Core Course Instructors
Abrah Jordan Dresdale is a landscape designer, food systems planner, and educator. During the past several years, Abrah has taught outdoor education at Vermont Wilderness School and Wild Earth Programs. Her love of naturalist teachings inspired her to study botany and medicinal plants at the Wildflower School of Botanical Medicine in Austin, TX and complete her permaculture design certification through the Austin Permaculture Guild.
In 2010, Abrah completed her Master of Arts in Sustainable Landscape Design and Planning at the Conway School, Conway, MA, where she co-authored Feed Northampton, a food security plan for the city of Northampton. She is founder of Feeding Landscapes, a design business which specializes in edible landscapes and provides consulting for local food systems planning. She is coordinator of the new Farm and Food Systems degree option at Greenfield Community College, and teaches permaculture design courses at UMASS-Amherst, Wesleyan University, Greenfield Community College, and for Permaculture f.e.a.s.t. in Northampton, MA. Abrah uses mentoring and ecological design as tools to facilitate positive change in partnership with people and communities.

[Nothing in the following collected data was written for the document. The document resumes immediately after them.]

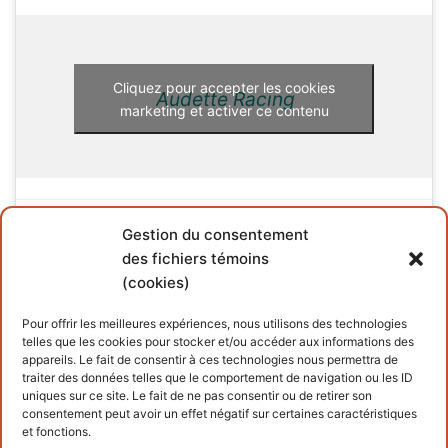
Cliquez pour accepter les cookies
Audette Racing
marketing et activer ce contenu
Gestion du consentement
des fichiers témoins
(cookies)
INFORMATIONS
Pour offrir les meilleures expériences, nous utilisons des technologies
telles que les cookies pour stocker et/ou accéder aux informations des
Conditions générales
appareils. Le fait de consentir à ces technologies nous permettra de
traiter des données telles que le comportement de navigation ou les ID
Politique de cookies
uniques sur ce site. Le fait de ne pas consentir ou de retirer son
consentement peut avoir un effet négatif sur certaines caractéristiques
et fonctions.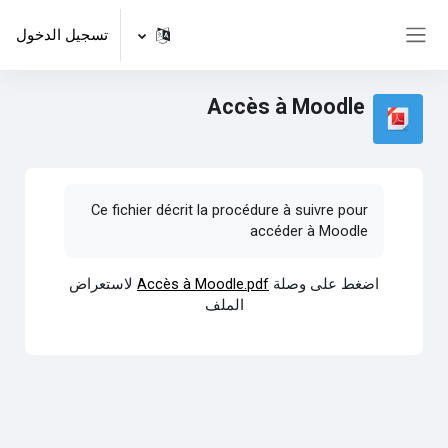
جاوز إلى المحتوى الرئيسي
تسجيل الدخول
واجهة جانبية
Accès à Moodle
Ce fichier décrit la procédure à suivre pour
accéder à Moodle
اضغط على وصلة
Accès à Moodle.pdf
لاستعراض
الملف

Connor Stedman, candidate for M.S.
Connor Stedman inhabits the Champlain and Connecticut River Valleys of western New England as a permaculture designer, wilderness educator, and graduate student at the Ecological Planning program at the University of Vermont. He has been mentoring students of all ages in nature awareness since 2004, and currently teaches courses in wilderness skills and regenerative land use throughout the northeastern US. Connor’s permaculture consulting work specializes in agroforestry, habitat restoration, and humans as a keystone species. He is a co-founder of Gaia Northeast and co-organizer of the 2012 Carbon Farming Course; founder and head instructor of Eyes of the Forest, a naturalist mentoring program for adult students; serves on the Board of Directors of Vermont Wilderness School; and writes about land use and tending the wild at his blog, Renewing the Commons. Connor is passionate about land history, knowledge of place, and cultural mentoring. His goal as a teacher is to support students to become creative visionary leaders and empowered stewards of the earth.
Mira Nussbaum
Mira Nussbaum has been harvesting, cooking, storing and consuming wild plants and medicine for 9 years, making up 20% of her spring summer and fall diet. She began by living off the land without electricity or running water for two years, while studying with published herbalist Susun Weed. She has taught classes a nature centers, health food stores, libraries and to local groups all around New York State and some of Western Mass. She has presented for garden groups, cooked feasts for conferences, and handed out samples at fairs and festivals. Mira has worked as a private cook, caterer, and landscaper, inspiring everyone from business managers, to college professors, to gardeners to view plants in a whole new way.
Charlie Laurel, M.A.
Charlie Laurel arrived in Vermont five years ago bringing 20 years of experience in construction, natural building, greywater systems, and holistic design. While living in Arizona he built an Earthship home and ran a contracting business designing and building homes and structures from straw bale, rammed-earth tires, cast earth, cob, cordwood masonry, and salvaged materials as well as conventional construction. His favorite projects involved working with Navajo communities making links between forest restoration and building traditional “hogan” homes and ceremonial spaces. Charlie currently teaches sustainability studies at Greenfield Community College and Community College of Vermont. In his teaching work, Charlie emphasizes personal and cultural aspects of sustainability as well as technological, political, and resource issues. He holds a M.A. in Sustainable Communities from Northern Arizona University.